**Work request:** Using the entries that follow, please report how many lines contain the word "their", with no other words.

**Bounding box prediction data:**
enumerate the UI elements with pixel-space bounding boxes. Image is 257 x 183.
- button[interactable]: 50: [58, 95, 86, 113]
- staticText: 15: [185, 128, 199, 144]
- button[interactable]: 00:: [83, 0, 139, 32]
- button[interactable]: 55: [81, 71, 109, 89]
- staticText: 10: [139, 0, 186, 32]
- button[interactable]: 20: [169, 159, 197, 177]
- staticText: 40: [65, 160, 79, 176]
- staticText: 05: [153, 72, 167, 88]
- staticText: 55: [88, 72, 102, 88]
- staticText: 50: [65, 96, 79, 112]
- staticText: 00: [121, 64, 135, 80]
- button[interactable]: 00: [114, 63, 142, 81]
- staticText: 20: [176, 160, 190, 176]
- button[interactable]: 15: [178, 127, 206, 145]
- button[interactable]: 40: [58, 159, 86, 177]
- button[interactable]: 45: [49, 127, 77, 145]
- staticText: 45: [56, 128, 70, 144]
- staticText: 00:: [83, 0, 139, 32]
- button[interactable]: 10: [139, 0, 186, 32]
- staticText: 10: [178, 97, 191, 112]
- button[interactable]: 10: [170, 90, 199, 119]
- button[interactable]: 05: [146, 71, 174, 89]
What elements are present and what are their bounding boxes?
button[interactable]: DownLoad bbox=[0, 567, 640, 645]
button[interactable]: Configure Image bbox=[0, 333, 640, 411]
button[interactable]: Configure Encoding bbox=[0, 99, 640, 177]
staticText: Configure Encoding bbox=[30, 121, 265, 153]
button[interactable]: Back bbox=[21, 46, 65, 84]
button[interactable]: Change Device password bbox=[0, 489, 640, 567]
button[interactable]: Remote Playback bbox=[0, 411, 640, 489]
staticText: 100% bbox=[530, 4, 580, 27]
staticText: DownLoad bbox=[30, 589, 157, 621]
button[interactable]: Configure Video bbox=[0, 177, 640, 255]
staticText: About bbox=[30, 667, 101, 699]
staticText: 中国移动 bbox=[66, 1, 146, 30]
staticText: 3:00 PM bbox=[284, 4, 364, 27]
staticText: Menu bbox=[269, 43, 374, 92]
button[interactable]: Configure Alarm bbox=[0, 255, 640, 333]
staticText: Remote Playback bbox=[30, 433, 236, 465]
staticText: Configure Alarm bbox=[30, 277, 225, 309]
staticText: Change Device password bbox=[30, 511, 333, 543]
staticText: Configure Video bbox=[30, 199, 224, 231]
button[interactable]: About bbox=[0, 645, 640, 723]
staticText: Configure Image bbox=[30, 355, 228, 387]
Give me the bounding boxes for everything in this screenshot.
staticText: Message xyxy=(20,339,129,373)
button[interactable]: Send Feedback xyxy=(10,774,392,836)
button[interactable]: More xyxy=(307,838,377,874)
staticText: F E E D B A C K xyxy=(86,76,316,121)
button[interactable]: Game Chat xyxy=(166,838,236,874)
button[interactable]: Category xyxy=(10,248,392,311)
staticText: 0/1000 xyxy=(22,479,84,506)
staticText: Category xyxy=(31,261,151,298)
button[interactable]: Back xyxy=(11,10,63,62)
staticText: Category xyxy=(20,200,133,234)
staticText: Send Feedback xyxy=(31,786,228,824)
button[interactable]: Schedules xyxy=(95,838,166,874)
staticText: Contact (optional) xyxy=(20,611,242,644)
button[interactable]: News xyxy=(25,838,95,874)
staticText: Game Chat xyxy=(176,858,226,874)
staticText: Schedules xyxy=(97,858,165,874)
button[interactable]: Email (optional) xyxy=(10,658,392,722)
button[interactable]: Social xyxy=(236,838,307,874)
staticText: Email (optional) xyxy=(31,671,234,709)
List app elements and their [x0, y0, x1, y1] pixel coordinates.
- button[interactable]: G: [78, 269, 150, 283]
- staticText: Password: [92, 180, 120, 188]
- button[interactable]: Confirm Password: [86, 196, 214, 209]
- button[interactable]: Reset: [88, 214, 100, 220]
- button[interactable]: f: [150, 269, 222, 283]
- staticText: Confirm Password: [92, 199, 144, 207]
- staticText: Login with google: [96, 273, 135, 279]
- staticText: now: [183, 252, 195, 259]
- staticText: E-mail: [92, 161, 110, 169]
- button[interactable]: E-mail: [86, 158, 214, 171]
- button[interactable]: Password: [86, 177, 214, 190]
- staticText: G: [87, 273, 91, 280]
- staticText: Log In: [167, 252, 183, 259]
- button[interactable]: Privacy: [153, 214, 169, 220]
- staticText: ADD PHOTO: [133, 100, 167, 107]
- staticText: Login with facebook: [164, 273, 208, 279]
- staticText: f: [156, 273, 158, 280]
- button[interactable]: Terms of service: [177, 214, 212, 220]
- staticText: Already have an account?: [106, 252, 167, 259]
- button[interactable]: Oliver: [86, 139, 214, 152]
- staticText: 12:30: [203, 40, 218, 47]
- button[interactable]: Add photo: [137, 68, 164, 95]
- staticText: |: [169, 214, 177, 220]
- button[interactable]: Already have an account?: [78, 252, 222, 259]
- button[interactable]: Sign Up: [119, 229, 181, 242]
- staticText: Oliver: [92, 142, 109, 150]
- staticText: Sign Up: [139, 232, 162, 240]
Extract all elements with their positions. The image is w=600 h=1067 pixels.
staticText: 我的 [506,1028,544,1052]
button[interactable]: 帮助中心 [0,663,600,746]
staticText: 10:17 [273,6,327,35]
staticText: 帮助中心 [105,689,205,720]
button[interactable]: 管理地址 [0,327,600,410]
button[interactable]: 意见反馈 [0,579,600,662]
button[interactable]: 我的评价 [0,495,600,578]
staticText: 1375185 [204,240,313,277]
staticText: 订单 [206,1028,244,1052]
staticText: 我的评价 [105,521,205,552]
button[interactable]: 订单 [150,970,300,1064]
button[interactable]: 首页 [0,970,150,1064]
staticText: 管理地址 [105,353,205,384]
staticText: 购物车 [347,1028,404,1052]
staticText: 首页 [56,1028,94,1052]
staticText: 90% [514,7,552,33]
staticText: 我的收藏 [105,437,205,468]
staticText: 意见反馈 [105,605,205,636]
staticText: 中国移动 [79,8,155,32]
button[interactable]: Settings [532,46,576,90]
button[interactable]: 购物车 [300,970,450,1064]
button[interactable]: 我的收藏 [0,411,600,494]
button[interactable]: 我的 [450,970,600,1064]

==

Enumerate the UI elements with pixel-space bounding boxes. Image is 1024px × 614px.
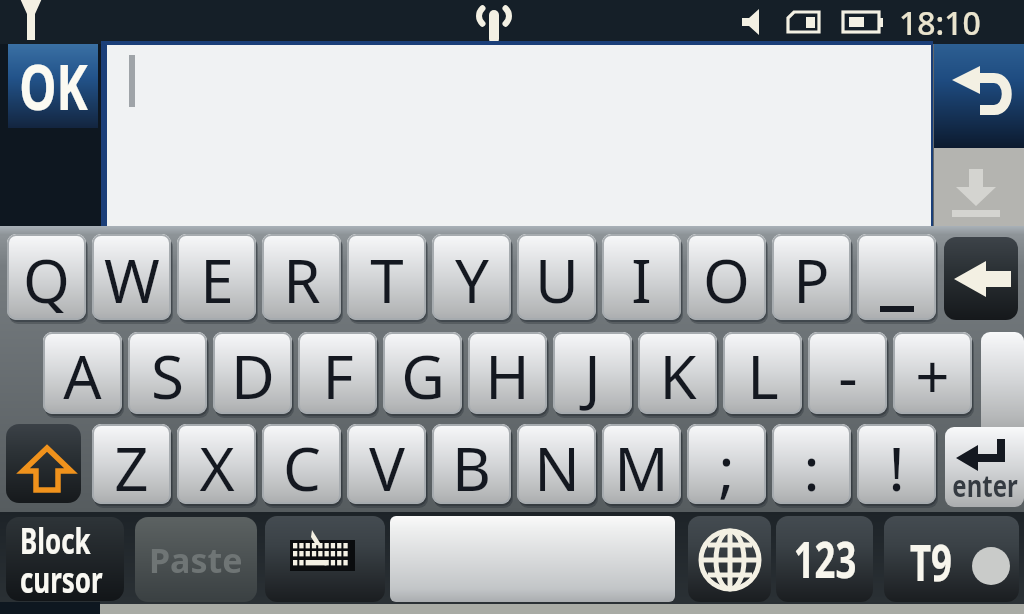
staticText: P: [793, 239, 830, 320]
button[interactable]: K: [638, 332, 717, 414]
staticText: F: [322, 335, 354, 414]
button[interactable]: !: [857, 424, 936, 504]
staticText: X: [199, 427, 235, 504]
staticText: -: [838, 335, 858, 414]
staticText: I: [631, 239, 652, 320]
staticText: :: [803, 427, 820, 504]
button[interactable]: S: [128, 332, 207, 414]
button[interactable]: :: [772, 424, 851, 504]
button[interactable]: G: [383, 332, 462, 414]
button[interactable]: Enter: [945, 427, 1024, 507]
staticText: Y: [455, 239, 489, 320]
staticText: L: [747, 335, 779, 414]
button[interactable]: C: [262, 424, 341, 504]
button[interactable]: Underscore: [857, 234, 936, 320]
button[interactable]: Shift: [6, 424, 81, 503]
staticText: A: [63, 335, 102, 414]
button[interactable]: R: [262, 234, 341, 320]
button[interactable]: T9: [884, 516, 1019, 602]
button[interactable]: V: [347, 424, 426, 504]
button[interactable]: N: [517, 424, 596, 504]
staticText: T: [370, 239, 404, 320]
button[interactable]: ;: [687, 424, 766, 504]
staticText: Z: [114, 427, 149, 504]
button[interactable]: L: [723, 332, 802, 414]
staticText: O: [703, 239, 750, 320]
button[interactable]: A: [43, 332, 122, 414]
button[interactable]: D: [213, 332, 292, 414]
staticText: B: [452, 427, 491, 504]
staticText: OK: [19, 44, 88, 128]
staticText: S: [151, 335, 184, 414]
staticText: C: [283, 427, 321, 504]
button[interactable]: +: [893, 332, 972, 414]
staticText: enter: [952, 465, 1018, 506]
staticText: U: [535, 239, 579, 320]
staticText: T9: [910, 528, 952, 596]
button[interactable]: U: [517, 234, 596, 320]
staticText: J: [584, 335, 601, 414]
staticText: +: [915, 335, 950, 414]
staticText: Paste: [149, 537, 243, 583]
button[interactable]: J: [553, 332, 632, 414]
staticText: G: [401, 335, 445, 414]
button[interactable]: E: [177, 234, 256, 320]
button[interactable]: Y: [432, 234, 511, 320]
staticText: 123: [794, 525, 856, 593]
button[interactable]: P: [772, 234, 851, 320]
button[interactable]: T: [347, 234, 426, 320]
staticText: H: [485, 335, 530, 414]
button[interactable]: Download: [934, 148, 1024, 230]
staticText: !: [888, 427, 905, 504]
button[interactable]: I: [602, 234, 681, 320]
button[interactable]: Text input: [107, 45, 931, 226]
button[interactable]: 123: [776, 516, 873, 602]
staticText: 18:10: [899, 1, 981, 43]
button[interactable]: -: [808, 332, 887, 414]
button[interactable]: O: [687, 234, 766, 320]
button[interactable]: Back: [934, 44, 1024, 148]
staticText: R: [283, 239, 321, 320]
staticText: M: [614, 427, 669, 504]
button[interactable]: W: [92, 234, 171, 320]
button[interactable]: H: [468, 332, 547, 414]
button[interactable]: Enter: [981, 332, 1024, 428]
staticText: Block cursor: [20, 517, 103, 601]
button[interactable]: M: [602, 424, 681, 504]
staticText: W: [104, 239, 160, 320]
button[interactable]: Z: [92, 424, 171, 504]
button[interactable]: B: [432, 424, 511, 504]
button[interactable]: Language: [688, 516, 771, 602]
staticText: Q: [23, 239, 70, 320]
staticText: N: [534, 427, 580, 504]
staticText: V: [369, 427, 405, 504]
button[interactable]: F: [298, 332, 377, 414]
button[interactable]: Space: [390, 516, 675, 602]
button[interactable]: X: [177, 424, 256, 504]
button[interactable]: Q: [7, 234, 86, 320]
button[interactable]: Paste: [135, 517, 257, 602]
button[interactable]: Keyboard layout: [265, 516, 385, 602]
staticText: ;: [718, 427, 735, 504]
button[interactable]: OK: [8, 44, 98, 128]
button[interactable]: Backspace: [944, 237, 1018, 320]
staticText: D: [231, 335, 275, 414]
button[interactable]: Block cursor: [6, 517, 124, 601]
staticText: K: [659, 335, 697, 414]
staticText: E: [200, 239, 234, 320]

**Result of this task:** 3